### PROBLEM:
Using the records below, output the stretch that opens with the line containing "このページを見ている人は、" and closes with the line containing "filo per portarla", exactly and including both lines, with nothing more.

### DATA PROVIDED:
++++
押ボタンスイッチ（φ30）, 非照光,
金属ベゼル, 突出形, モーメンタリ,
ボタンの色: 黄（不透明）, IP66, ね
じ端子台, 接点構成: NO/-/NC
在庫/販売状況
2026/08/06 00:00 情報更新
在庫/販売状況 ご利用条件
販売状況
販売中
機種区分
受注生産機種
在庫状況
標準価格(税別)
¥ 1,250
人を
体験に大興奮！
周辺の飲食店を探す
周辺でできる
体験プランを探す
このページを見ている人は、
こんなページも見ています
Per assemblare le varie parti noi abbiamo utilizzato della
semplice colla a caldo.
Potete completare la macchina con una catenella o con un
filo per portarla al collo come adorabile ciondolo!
++++
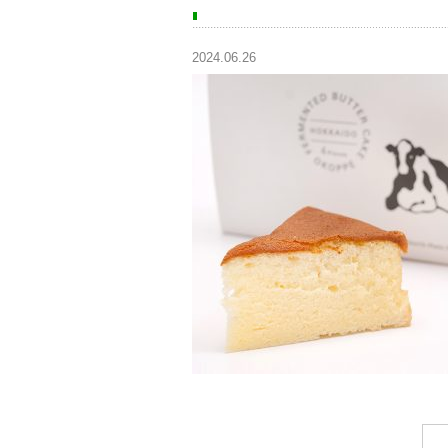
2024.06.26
++++
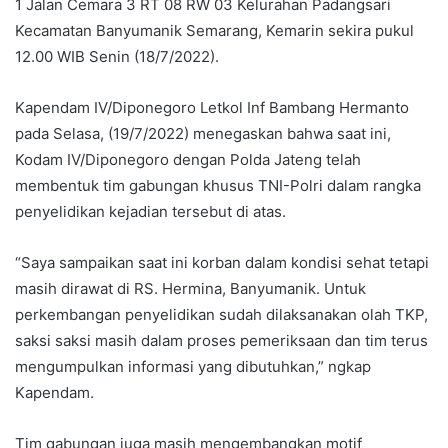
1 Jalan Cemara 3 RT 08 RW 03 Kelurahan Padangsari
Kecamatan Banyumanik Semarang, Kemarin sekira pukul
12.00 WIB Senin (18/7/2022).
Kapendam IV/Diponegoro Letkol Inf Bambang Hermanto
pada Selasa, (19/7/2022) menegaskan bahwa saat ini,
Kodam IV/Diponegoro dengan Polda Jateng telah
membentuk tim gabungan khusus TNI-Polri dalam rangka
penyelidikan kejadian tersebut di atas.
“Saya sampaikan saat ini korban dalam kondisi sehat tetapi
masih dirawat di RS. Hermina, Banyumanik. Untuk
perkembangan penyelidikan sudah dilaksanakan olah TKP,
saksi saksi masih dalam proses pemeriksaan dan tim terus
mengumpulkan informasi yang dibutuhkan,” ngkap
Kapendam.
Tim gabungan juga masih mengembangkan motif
++++
### SOLUTION TO THIS TASK:
このページを見ている人は、
こんなページも見ています
Per assemblare le varie parti noi abbiamo utilizzato della
semplice colla a caldo.
Potete completare la macchina con una catenella o con un
filo per portarla al collo come adorabile ciondolo!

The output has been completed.